The Unsupervised Clustering Extension allows for the creation of new cell annotation sets based on unsupervised clustering techniques - specifically, Louvain or Leiden clustering. This serves as an alternative cell phenotyping option to the Gating extension.

This extension also allows for the analysis and visualization of the clustering run output via UMAP and heatmap plots, as well as the labeling of the output clusters.

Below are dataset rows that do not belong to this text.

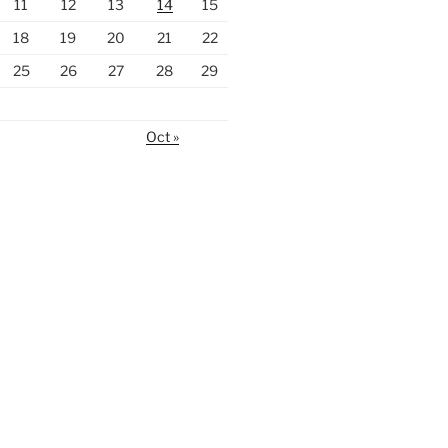
11
12
13
14
15
18
19
20
21
22
25
26
27
28
29
Oct »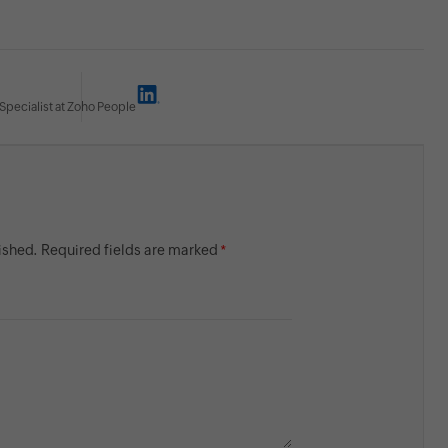
Specialist at Zoho People
lished. Required fields are marked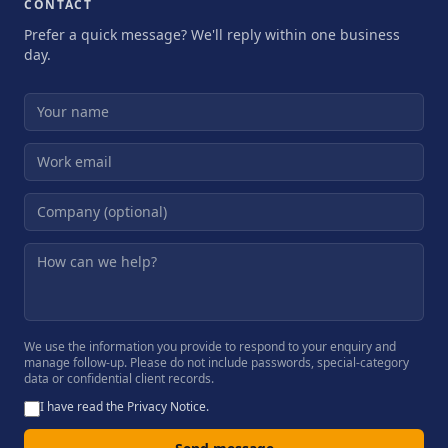
CONTACT
Prefer a quick message? We'll reply within one business
day.
We use the information you provide to respond to your enquiry and
manage follow-up. Please do not include passwords, special-category
data or confidential client records.
I have read the
Privacy Notice
.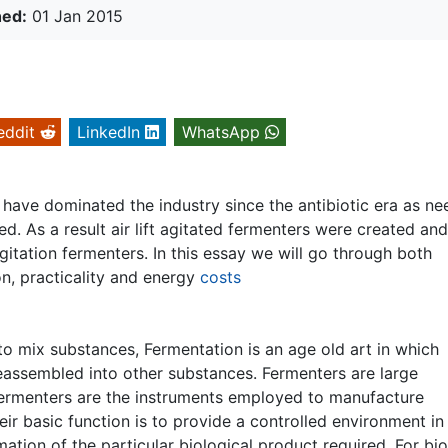
hed:
01 Jan 2015
eddit
LinkedIn
WhatsApp
 have dominated the industry since the antibiotic era as ne
. As a result air lift agitated fermenters were created an
itation fermenters. In this essay we will go through both
on, practicality and energy
costs
to mix substances, Fermentation is an age old art in which
assembled into other substances. Fermenters are large
fermenters are the instruments employed to manufacture
eir basic function is to provide a controlled environment in
tion of the particular biological product required. For bi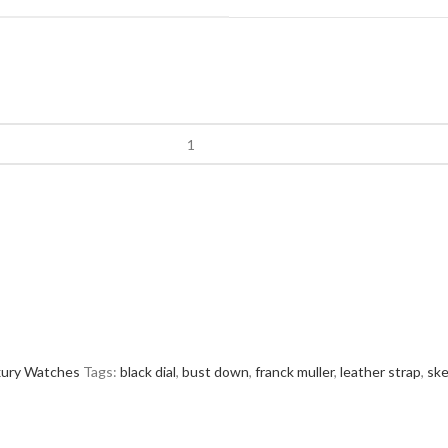
xury Watches
Tags:
black dial
,
bust down
,
franck muller
,
leather strap
,
ske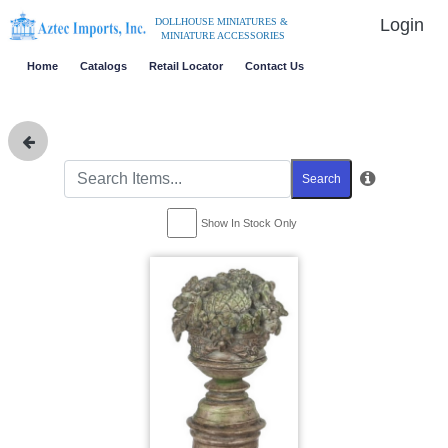
Login
DOLLHOUSE MINIATURES &
MINIATURE ACCESSORIES
Home
Catalogs
Retail Locator
Contact Us
Search
Show In Stock Only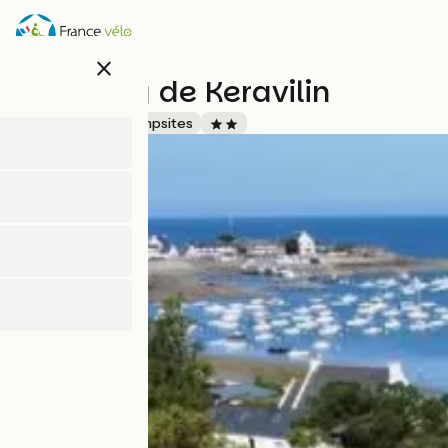
Skip
to
main
close
content
Camping de Keravilin
Accueil Vélo
Campsites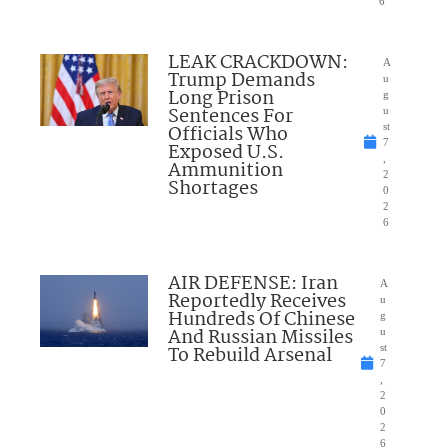
6
LEAK CRACKDOWN:
A
Trump Demands
u
Long Prison
g
Sentences For
u
Officials Who
st
7
Exposed U.S.
,
Ammunition
2
Shortages
0
2
6
AIR DEFENSE: Iran
A
Reportedly Receives
u
Hundreds Of Chinese
g
And Russian Missiles
u
To Rebuild Arsenal
st
7
,
2
0
2
6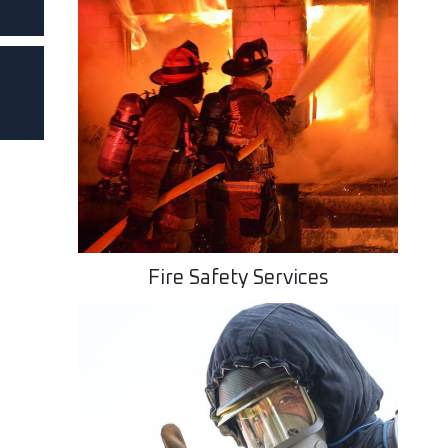
Fire Safety Services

To navigate to the Unsupervised Clustering Extension, select the extension in the Analysis Toolkit tab.

Screenshot 2023-08-07 at 1.07.14 PM.png

Unsupervised Clustering Overview

The first page is the Unsupervised Clustering Overview page. Select a study using the dropdown at the top of the page and view an overview of any previous or current clustering runs that have been launched using the extension.

Screenshot 2023-08-07 at 1.08.03 PM.png

From this page, you can either Launch a new Unsupervised Clustering Run or view Unsupervised Clustering Run Details.

Launching an Unsupervised Clustering Run

Screenshot 2023-08-07 at 1.08.54 PM.png

To launch a new unsupervised clustering run, click the “New Run” button on the overview page. This will open a modal with several fields that must be specified:

Field Description
Clustering Run Name The name of your clustering run.
Description A text description of your clustering run. Parameters for clustering will be automatically recorded, so this field is intended for a high level summary.
Clustering Approach Leiden or Louvain
# Neighbors See scanpy.pp.neighbors documentation for details.
UMAP Min Distance See scanpy.tl.umap documentation for details.
Clustering Resolution See scanpy.tl.louvain or scanpy.tl.leiden documentation for details (louvain, leiden).
Biomarker Expression Version The expression version that your clustering run will be based on.
Quality Control Filter A quality control filter that should be applied to filter the cells prior to clustering. This option will only be visible if there is an active QC filter for the biomarker expression version you have selected.
Regions The regions you would like to include in this clustering run. This will only show regions that are included in the selected biomarker expression version and QC filter.
Clustering Biomarkers The biomarkers you would like to use in clustering. These are limited to biomarkers that are present in all clustering Regions, and excludes biomarkers that appear multiple times in a region’s panel.

When selecting Regions, you will have the option to select from all regions in the study, or “All Regions”. You must select at least 1 region. You can click the filter icon on the left side of this dropdown to filter the regions that are shown based on metadata traits specified in the designer.

Screenshot 2023-08-10 at 1.19.14 PM.png

You can then continue by staging regions with their own configuration properties. In the Unsupervised Clustering extension, the Biomarker Expression Version and Quality Filter can be set and staged at the region level. This allows you to specify the appropriate expression version and QC Filter for each respective region. Once you have all of the staged configurations you are interested in, click Select Biomarkers to continue.

The Clustering Biomarkers dropdown will automatically update to include all biomarkers that are shared across the staged regions. You must select at least 1 biomarker. You can click the filter icon on the left side of this dropdown to filter the list of biomarkers shown based on the biomarker grades given in the visualizer.

Screenshot 2023-08-07 at 1.12.45 PM.png

Once the form has been filled out, click Submit to kick off the run. Once the run has completed, a notification will be sent and the results will appear in the Unsupervised Clustering Run Details page. This generally takes around 30 minutes to 1 hour.

Note: An automatic normalization step occurs before running any analysis.